Most people don’t like remakes. I’m generally not a fan, unless there’s a good reason for it. If pushed, I would argue that the industry’s neglect (and often hostility) for minority actors and filmmakers constitutes a mitigating factor when it comes to lame remakes, given that they’re inherently a safer bet than an original property. I’m satisfied, though, just to say that if you’re remaking a movie, there’s probably no reason the lead(s) should stay white.
You know what remake I am a fan of? This fucking Annie remake. To be honest, the consternation on display in some of the comment threads about the movie really invigorated me. And it made me think about a lot! First, Jay-Z knows his shit. This movie is going to have great music, courtesy (okay, probably not courtesy) the man himself. He grew up in the projects, and will undoubtedly bring some great texture and subtext to the film along with the score.
Second, Quvenzhané Wallis is basically an angel and at least twice as cute as Aileen Quinn.

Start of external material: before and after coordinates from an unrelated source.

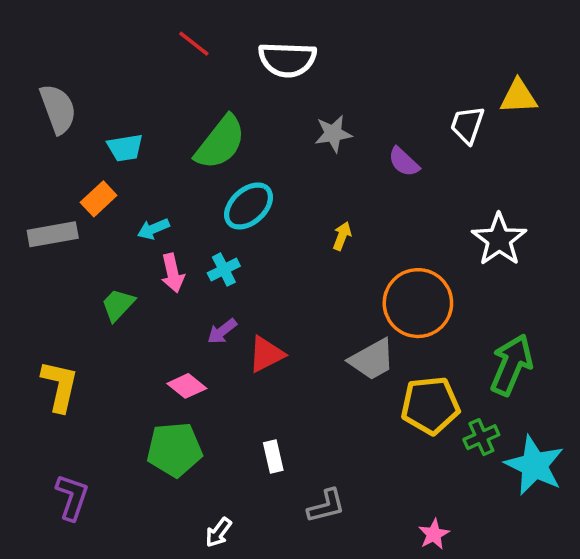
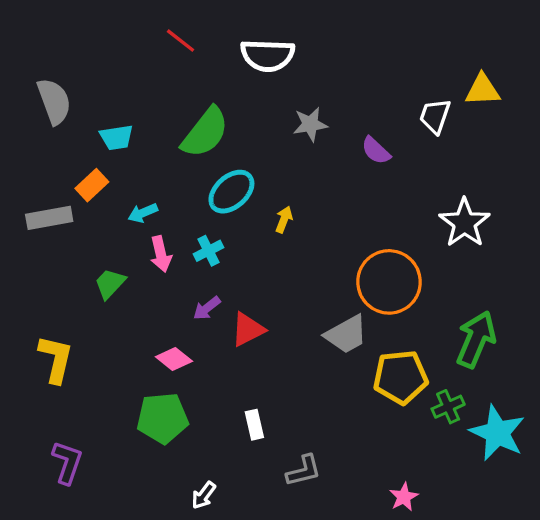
yellow arrow: (342, 236) -> (284, 220), moved

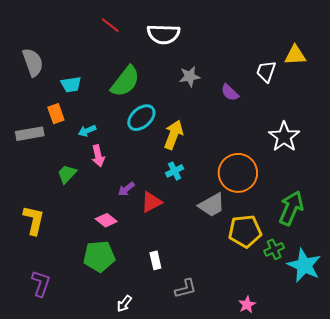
orange rectangle: (92, 185) -> (56, 114), turned -66
yellow arrow: (284, 220) -> (174, 135), size x1.8
cyan cross: (208, 251) -> (175, 171), moved

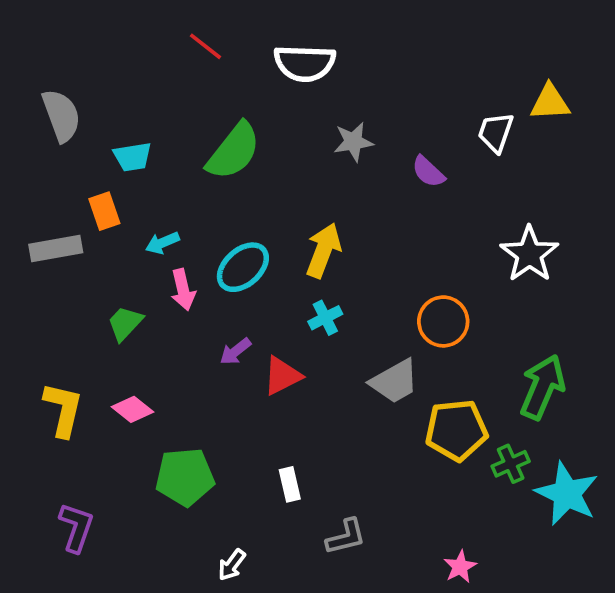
cyan ellipse: (141, 118) -> (243, 267), moved
orange circle: (238, 173) -> (443, 321), size x0.7
pink diamond: (106, 220) -> (132, 409), moved

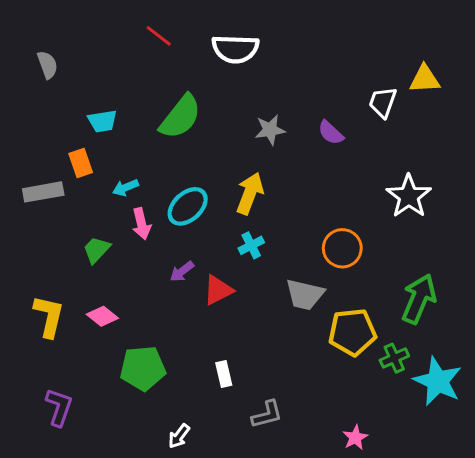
gray semicircle: (61, 116) -> (47, 65), moved, size x0.7
gray star: (353, 142) -> (270, 130), moved
gray trapezoid: (395, 381) -> (305, 295), turned 42

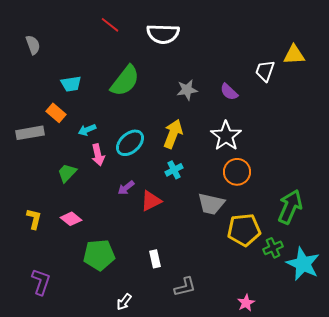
orange rectangle: (81, 163) -> (56, 113), turned -30
white star: (409, 196) -> (226, 136), moved
yellow L-shape: (49, 316) -> (34, 219), size x0.7

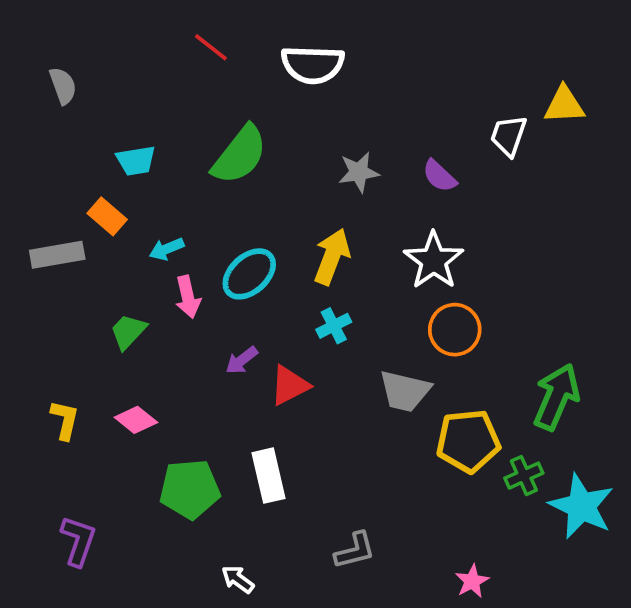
white rectangle: (155, 259) -> (268, 476), moved, size x1.5
white arrow: (124, 302) -> (238, 579), turned 90

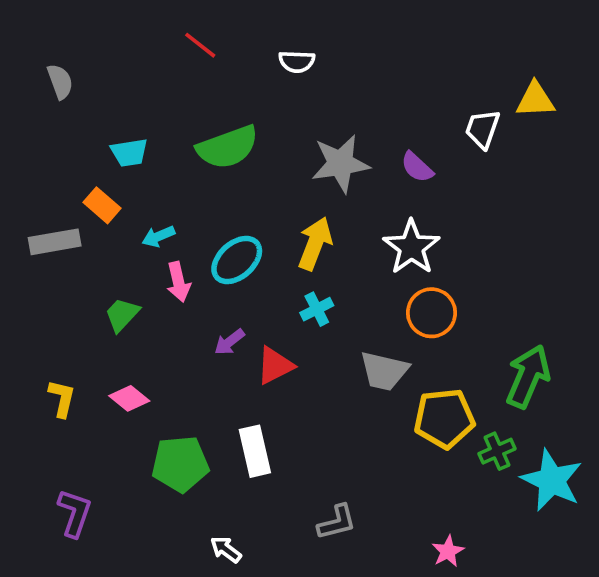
white semicircle: (313, 65) -> (297, 62), size x0.6
green semicircle: (240, 155) -> (228, 147), turned 32
gray star: (359, 172) -> (340, 163), size x1.5

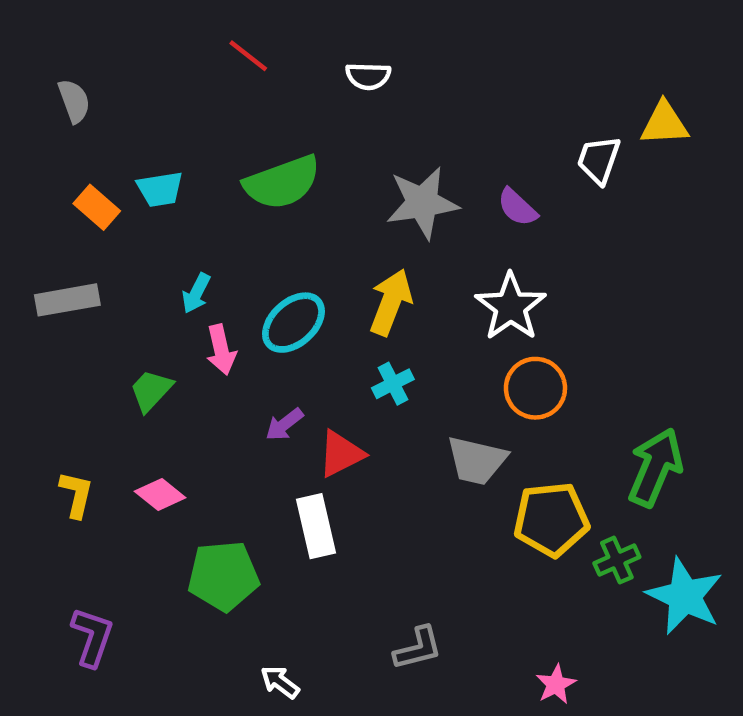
orange rectangle: (102, 205) -> (97, 207), moved
cyan arrow: (158, 236) -> (196, 293), turned -40
white rectangle: (255, 451) -> (316, 526), moved

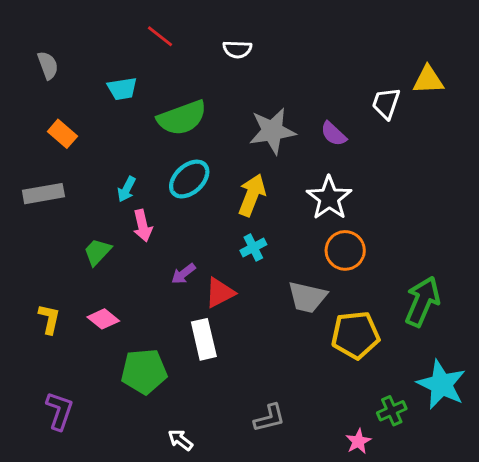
cyan trapezoid: (160, 189) -> (122, 89), moved
cyan ellipse: (293, 323) -> (189, 179), moved
green cross: (617, 560) -> (392, 411), moved

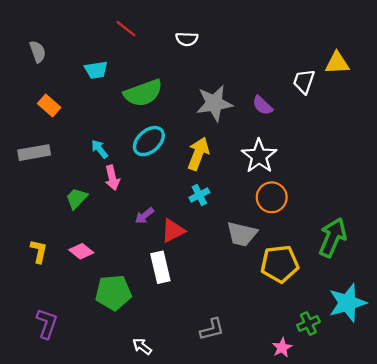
cyan arrow: (127, 189) -> (100, 149), turned 114
cyan star: (441, 385) -> (347, 303), turned 30

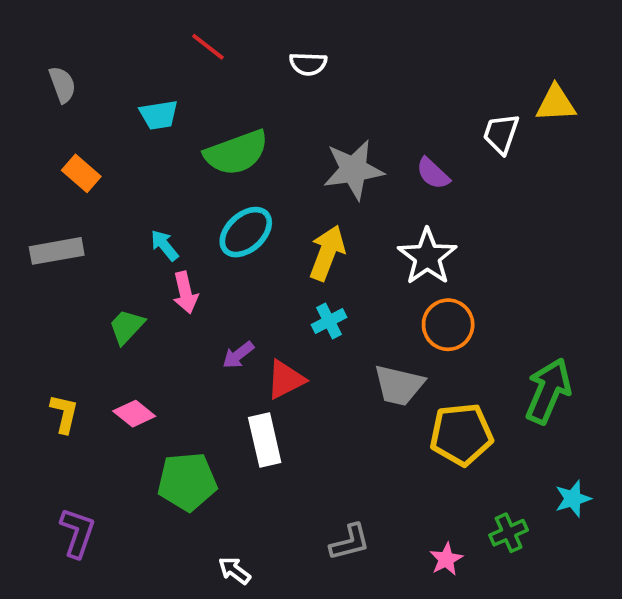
cyan star: (347, 303) -> (573, 499), size x0.6
pink star: (282, 348) -> (446, 559), moved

Third, Benjamin Stacks. This is the best. I can hear the whining already about how Daddy Warbucks got ghetto-fied, which is at once delicious and gives me the opportunity to point out that Daddy Warbucks is named for his war profiteering during WWI, so who’s really contributing to moral decay, here? I’m also pumped to see Jamie Foxx being a kind-hearted politician.
Fourth, this remake does have a good reason. It’s a story about poverty and lost children and the spirit of humanity! These are timeless themes, but also issues that persist to this day. It’s important to keep this stuff in view. Foster care, group homes, orphanages and the like are still around, and many of these systems are dysfunctional as all hell. Annie is a movie all about this stuff! That’s a really good thing. I mean, the last movie I saw about orphans was Orphan, and that sure didn’t make me want to adopt an orphan. The people producing this movie are definitely, definitely aware of the issues here, and they are going to take the opportunity to make something important. Annie as a character represents the children in these institutions; she can be black without changing the meaning of the story. She does not represent white orphans, and if she does, then fuck that and yay for black Annie!
Annie is slated for release next holiday season. I know, that’s a long time from now. But hey, cheer up, kid! Take it a day at a time, and it’ll be here before you know it.